## YOUR TASK
Retype each line below precisely and omit all images.

Dataset entries:
___
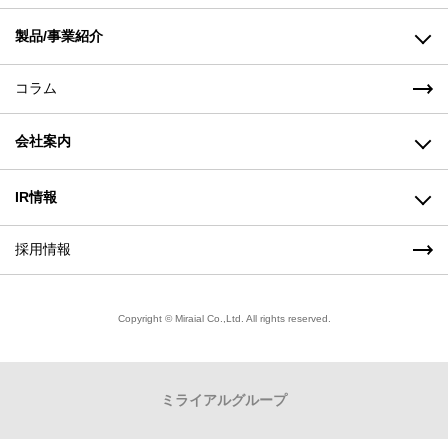
高純度樹脂を使用した小型、軽量な溶着継手で、施工後
125mm 保管用ボックス
製品/事業紹介
はメンテナンスフリーです。
ウェーハカセットを、安全にクリーンルーム内で保管す
るカセット用BOXです。
コラム
高機能樹脂製品事業
会社案内
成形機事業(株式会社山城精機製作所)
樹脂・金属加工事業(株式会社ミライアル東北)
ごあいさつ
IR情報
製品/事業紹介トップ
経営理念
採用情報
株主の皆様へ（経営方針）
KS継手 レデューサー
高純度樹脂を使用した小型・軽量な溶着継手で、施工後
会社概要
株式情報
はメンテナンスフリーです。
Copyright © Miraial Co.,Ltd. All rights reserved.
SB継手 レデューサー
拠点一覧（アクセス）
財務ハイライト
高純度樹脂を使用した小型、軽量な溶着継手で、施工後
ミライアル
グループ
品質方針・環境方針
はメンテナンスフリーです。
IRライブラリー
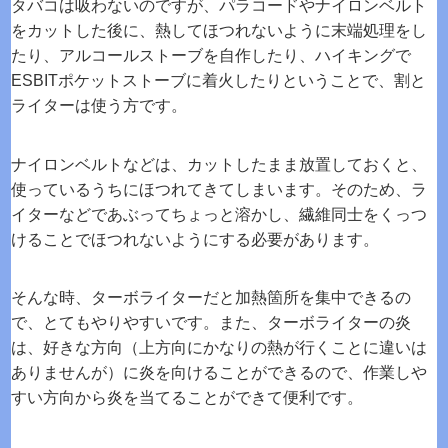
タバコは吸わないのですが、パラコードやナイロンベルト
をカットした後に、熱してほつれないように末端処理をし
たり、アルコールストーブを自作したり、ハイキングで
ESBITポケットストーブに着火したりということで、割と
ライターは使う方です。
ナイロンベルトなどは、カットしたまま放置しておくと、
使っているうちにほつれてきてしまいます。そのため、ラ
イターなどであぶってちょっと溶かし、繊維同士をくっつ
けることでほつれないようにする必要があります。
そんな時、ターボライターだと加熱箇所を集中できるの
で、とてもやりやすいです。また、ターボライターの炎
は、好きな方向（上方向にかなりの熱が行くことに違いは
ありませんが）に炎を向けることができるので、作業しや
すい方向から炎を当てることができて便利です。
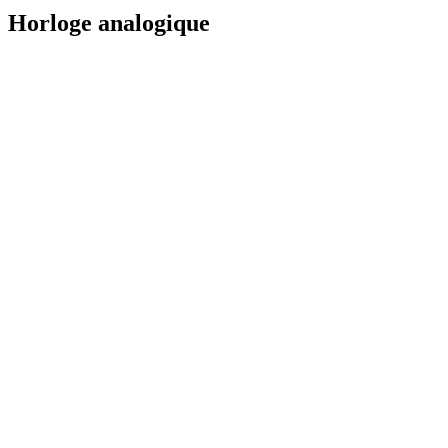
Horloge analogique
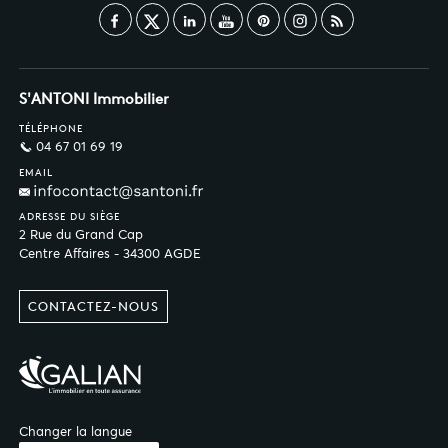
S'ANTONI Immobilier
TÉLÉPHONE
04 67 01 69 19
EMAIL
ADRESSE DU SIÈGE
2 Rue du Grand Cap
Centre Affaires - 34300 AGDE
CONTACTEZ-NOUS
Changer la langue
___
## FINISHED EXERCISE
高純度樹脂を使用した小型、軽量な溶着継手で、施工後
125mm 保管用ボックス
製品/事業紹介
はメンテナンスフリーです。
ウェーハカセットを、安全にクリーンルーム内で保管す
るカセット用BOXです。
コラム
高機能樹脂製品事業
会社案内
成形機事業(株式会社山城精機製作所)
樹脂・金属加工事業(株式会社ミライアル東北)
ごあいさつ
IR情報
製品/事業紹介トップ
経営理念
採用情報
株主の皆様へ（経営方針）
KS継手 レデューサー
高純度樹脂を使用した小型・軽量な溶着継手で、施工後
会社概要
株式情報
はメンテナンスフリーです。
Copyright © Miraial Co.,Ltd. All rights reserved.
SB継手 レデューサー
拠点一覧（アクセス）
財務ハイライト
高純度樹脂を使用した小型、軽量な溶着継手で、施工後
ミライアル
グループ
品質方針・環境方針
はメンテナンスフリーです。
IRライブラリー
タバコは吸わないのですが、パラコードやナイロンベルト
をカットした後に、熱してほつれないように末端処理をし
たり、アルコールストーブを自作したり、ハイキングで
ESBITポケットストーブに着火したりということで、割と
ライターは使う方です。
ナイロンベルトなどは、カットしたまま放置しておくと、
使っているうちにほつれてきてしまいます。そのため、ラ
イターなどであぶってちょっと溶かし、繊維同士をくっつ
けることでほつれないようにする必要があります。
そんな時、ターボライターだと加熱箇所を集中できるの
で、とてもやりやすいです。また、ターボライターの炎
は、好きな方向（上方向にかなりの熱が行くことに違いは
ありませんが）に炎を向けることができるので、作業しや
すい方向から炎を当てることができて便利です。
Horloge analogique
S'ANTONI Immobilier
TÉLÉPHONE
04 67 01 69 19
EMAIL
ADRESSE DU SIÈGE
2 Rue du Grand Cap
Centre Affaires - 34300 AGDE
CONTACTEZ-NOUS
Changer la langue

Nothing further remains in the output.